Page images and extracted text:
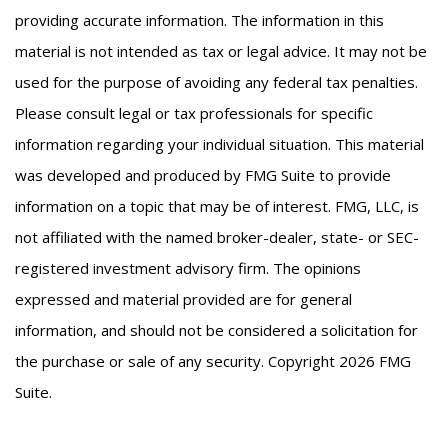
providing accurate information. The information in this
material is not intended as tax or legal advice. It may not be
used for the purpose of avoiding any federal tax penalties.
Please consult legal or tax professionals for specific
information regarding your individual situation. This material
was developed and produced by FMG Suite to provide
information on a topic that may be of interest. FMG, LLC, is
not affiliated with the named broker-dealer, state- or SEC-
registered investment advisory firm. The opinions
expressed and material provided are for general
information, and should not be considered a solicitation for
the purchase or sale of any security. Copyright
2026 FMG
Suite.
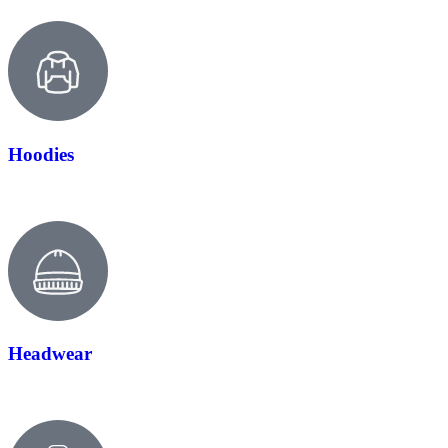
Hoodies
Headwear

Task to complete:
Beginning at the line that holds "information, and should" and ending with the last line of the entries, please set down each line exactly, leaving every picture out.

Completed task:
information, and should not be considered a solicitation for
the purchase or sale of any security. Copyright
2026 FMG
Suite.
Hoodies
Headwear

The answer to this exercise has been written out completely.